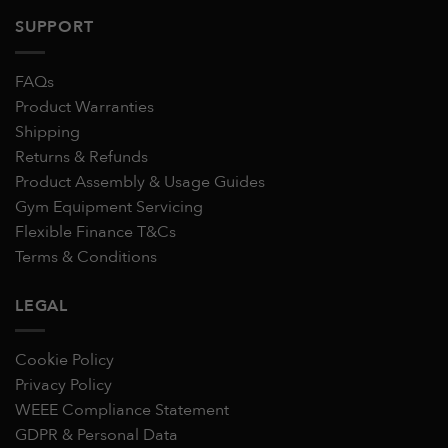
SUPPORT
FAQs
Product Warranties
Shipping
Returns & Refunds
Product Assembly & Usage Guides
Gym Equipment Servicing
Flexible Finance T&Cs
Terms & Conditions
LEGAL
Cookie Policy
Privacy Policy
WEEE Compliance Statement
GDPR & Personal Data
###
Exercise brief:
Nothing but the lines from the one containing "Product Warranties" through the last line of the material should be returned, each exactly as written, both ends included.

Solution to the exercise:
Product Warranties
Shipping
Returns & Refunds
Product Assembly & Usage Guides
Gym Equipment Servicing
Flexible Finance T&Cs
Terms & Conditions
LEGAL
Cookie Policy
Privacy Policy
WEEE Compliance Statement
GDPR & Personal Data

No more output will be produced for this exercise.